Look closely at what we’re doing 1. Generating a data frame that summarizes average births per day over the entire period 2. Plotting average births as the fill using geom_tile.

avg_births_month_day <- births %>% 
  group_by(month, date_of_month_categorical) %>% 
  summarize(avg_births = mean(births))
## `summarise()` has grouped output by 'month'. You can override using the `.groups` argument.
ggplot(data = avg_births_month_day,
       # By default, the y-axis will have December at the top, so use fct_rev() to reverse it
       mapping = aes(x = date_of_month_categorical, y = fct_rev(month), fill = avg_births)) +
  geom_tile() +
  # Add nice labels
  labs(x = "Day of the month", y = NULL,
       title = "Average births per day",
       subtitle = "1994-2014",
       fill = "Average births") +
  # Force all the tiles to have equal widths and heights
  coord_equal() +
  # Use a cleaner theme
  theme_minimal()

Your turn!

Set-up

  1. Head to your groups
  2. Make sure you can run all the code. Remember you can select “Run All” to run from top to bottom. You may need to install a package or two.

Now, let’s play a little bit and get more comfortable

  1. Work through the questions above.
  2. See the labs command we use in the heatmap? Add a set of labels to unlabelled graphs that include the following
  • Title
  • Subtitle
  • Nice y-axis title
  • Nice x-axis title

Nice that we don’t have to recreate the entire graph again, right? We can just edit within what we already have

  1. Let’s suppose we want to see how much variation there is in December births. Make a histogram that shows the distribution of births in December. I’ve given some hints in the comments
# You'll want to use this form 
## births %>% then filter(STUFF) %>% then start your ggplot commands. You don't need to do any additional data cleaning

## For your ggplot, you'll want to use geom_histogram()
  1. What happens if we add a “fill” to our histogram? Create a new graph that includes fill=day_of_week in your aes mapping. What is being plotted now?
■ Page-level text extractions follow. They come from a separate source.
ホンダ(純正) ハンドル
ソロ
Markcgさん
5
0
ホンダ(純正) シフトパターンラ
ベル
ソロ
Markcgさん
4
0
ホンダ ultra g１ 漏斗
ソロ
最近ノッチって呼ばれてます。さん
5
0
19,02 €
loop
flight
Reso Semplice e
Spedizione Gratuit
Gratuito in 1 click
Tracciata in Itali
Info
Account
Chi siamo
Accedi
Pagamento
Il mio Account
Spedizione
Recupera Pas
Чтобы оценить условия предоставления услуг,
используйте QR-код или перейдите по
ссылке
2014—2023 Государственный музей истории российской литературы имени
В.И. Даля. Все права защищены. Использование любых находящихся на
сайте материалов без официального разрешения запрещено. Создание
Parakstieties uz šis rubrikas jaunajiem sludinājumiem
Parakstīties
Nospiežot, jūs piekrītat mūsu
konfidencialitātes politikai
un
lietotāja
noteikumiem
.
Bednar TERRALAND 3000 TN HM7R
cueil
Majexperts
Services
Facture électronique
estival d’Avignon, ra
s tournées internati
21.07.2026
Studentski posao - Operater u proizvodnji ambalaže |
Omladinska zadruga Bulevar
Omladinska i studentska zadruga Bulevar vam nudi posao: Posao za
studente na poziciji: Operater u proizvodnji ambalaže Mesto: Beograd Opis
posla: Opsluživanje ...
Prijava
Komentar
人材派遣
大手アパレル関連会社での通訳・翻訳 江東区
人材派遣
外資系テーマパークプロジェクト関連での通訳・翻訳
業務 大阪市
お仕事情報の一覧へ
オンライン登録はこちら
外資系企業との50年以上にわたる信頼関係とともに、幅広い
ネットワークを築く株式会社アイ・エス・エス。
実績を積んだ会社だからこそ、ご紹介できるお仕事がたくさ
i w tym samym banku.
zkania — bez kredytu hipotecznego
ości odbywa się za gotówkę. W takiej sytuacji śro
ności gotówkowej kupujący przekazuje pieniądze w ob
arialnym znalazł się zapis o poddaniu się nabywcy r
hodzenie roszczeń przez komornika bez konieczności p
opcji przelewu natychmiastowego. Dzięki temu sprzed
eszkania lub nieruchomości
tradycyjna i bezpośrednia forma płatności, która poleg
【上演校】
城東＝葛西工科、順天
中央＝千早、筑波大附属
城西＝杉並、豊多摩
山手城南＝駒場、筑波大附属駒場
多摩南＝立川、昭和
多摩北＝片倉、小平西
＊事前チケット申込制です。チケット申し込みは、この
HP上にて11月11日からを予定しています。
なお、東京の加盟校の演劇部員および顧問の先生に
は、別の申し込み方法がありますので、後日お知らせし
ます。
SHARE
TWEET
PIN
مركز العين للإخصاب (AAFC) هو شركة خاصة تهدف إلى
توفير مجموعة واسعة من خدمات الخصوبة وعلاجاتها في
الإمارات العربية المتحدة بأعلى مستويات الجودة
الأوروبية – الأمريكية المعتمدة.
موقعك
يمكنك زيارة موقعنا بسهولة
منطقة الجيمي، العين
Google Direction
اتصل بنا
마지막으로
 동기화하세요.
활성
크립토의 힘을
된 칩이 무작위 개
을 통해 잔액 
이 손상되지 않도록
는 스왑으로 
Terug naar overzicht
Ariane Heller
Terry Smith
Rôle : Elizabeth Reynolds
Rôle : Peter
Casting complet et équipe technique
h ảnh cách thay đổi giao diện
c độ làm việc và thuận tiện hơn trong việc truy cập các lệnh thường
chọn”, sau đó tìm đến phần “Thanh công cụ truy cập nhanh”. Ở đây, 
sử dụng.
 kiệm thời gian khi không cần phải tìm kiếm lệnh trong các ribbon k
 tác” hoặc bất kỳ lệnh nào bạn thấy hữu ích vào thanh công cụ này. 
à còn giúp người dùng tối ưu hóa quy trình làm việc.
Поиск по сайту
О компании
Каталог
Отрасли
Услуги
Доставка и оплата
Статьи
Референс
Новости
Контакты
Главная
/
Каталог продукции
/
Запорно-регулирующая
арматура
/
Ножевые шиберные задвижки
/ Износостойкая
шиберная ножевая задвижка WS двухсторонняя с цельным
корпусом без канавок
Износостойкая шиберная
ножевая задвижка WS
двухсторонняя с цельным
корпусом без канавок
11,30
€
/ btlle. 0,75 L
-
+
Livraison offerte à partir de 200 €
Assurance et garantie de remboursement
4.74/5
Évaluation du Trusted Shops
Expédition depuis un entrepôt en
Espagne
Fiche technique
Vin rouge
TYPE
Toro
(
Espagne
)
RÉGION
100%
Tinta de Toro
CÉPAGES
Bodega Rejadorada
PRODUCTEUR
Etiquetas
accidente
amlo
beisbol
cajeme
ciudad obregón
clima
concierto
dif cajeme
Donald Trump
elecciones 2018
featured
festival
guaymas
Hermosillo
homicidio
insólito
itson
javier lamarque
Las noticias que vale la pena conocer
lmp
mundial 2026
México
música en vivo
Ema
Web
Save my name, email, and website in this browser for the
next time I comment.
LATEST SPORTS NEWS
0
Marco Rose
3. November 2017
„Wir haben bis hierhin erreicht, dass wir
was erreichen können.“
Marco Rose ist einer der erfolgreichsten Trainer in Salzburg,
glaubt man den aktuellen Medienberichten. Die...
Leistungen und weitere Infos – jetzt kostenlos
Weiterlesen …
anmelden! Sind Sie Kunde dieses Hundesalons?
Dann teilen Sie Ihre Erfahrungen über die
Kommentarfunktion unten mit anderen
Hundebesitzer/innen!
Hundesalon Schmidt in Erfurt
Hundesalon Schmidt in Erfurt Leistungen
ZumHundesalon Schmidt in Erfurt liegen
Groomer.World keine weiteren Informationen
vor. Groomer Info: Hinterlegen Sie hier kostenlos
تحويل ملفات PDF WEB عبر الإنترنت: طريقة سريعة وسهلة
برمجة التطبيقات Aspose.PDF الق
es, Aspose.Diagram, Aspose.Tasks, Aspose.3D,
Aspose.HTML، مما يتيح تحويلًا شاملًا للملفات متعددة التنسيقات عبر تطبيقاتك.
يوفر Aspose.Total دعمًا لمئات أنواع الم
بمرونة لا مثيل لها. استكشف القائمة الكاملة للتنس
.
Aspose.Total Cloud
  2. (If you have time) What if we want to make a bar chart of total number of births per year? You can do this in a way similar to the barplot chunk above, but you’ll want to group by year.

births_total = births %>% 
  group_by(year) %>% 
  summarize(total = sum(births))

# Now, add a bar chart 
  1. Once you’ve got that running, can you make it into a line chart? Just swap out geom_col with geom_line! Wow, that is a lot clearer!